Ulco's suggestion is probably one of the best ways.
At working time the scene is very sluggish with some small changes even in the nodes.
If you use the wireframe preview, it is the best to pause it so much you can and only start it when absolutely needed.
If you have finished in your mind how your scene will be rendered, you can try to delete polygons that are facing away from the camera for example. There is mostly no need for polygons of an spaceship on the far other side for example.
that Said , still Terragen handles very big textures and objects very nicely.

I wish i had time to make those kind of changes for my objects in the VR contest before.
I think Oshyan is remembering me much if he had already time to look at the scenes :D

bigben

#3
Except decimating takes a LOT of RAM. I can work with about 65M polygons before I run out.  I'm going to setup an ortho camera and microexporter to create a low poly file for placement.  It takes a while to load and any transformation/setting Z-up takes ages to perform BUT default scene plus this model took 57secs to render  :o  So far RAM usage maxed at 14.5GB

Matt

Use the RTP. Very heavy objects might be difficult to draw in wireframe, but the RTP should handle them easily.

Matt
Just because milk is white doesn't mean that clouds are made of milk.

digitalguru

try a program called Meshlab:

http://www.meshlab.net/

It's free and can handle large objs easily - and has a very good mesh reduce filter

if your mesh is a micro polygon obj output from Terragen then also run the duplicate vertex filter .

bigben

Quote from: Matt on July 27, 2017, 06:40:46 PM
Use the RTP. Very heavy objects might be difficult to draw in wireframe, but the RTP should handle them easily.

Matt

OMG, that is F...reaking awesome!!!  8)

bigben

Quote from: digitalguru on July 28, 2017, 06:31:36 AM
try a program called Meshlab:

http://www.meshlab.net/

It's free and can handle large objs easily - and has a very good mesh reduce filter

if your mesh is a micro polygon obj output from Terragen then also run the duplicate vertex filter .

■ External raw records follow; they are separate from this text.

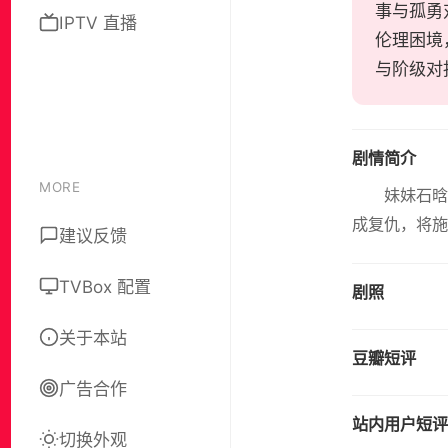
事与孤勇
IPTV 直播
伦理困境
与阶级对
剧情简介
MORE
妹妹石晗
成复仇，将施
建议反馈
TVBox 配置
剧照
关于本站
豆瓣短评
广告合作
站内用户短评
切换外观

Meshlab isn't that great on really large models in my experience.  CloudCompare is much more robust but in the end there is no escaping that decimating requires RAM so there are practical size limits

digitalguru

#8
QuoteMeshlab isn't that great on really large models in my experience

It is compared to Maya, how much RAM do you have?

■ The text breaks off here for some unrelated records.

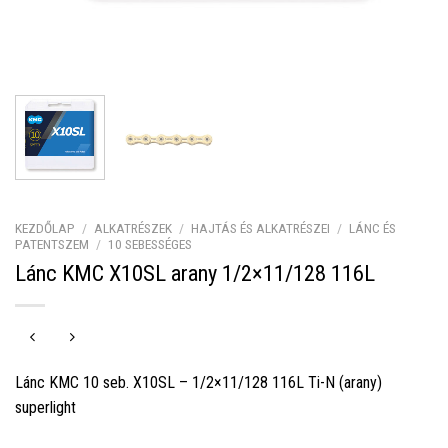
KEZDŐLAP
/
ALKATRÉSZEK
/
HAJTÁS ÉS ALKATRÉSZEI
/
LÁNC ÉS
PATENTSZEM
/
10 SEBESSÉGES
Lánc KMC X10SL arany 1/2×11/128 116L
Lánc KMC 10 seb. X10SL – 1/2×11/128 116L Ti-N (arany)
superlight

Will have a look at CloudCompare though, looks like another example of well featured open source software.

bigben

32Gb.  Meshlab and MeshMixer don't really like more than 10M polygons... and with 32Gb RAM I can only decimate up to ~60M polygons. Reality Capture processes in chunks that automatically match your resources so it's easy to end up with huge models.

digitalguru

hi BigBen,

Just curious about your 4gb obj - is that an object you are trying to load into Terragen?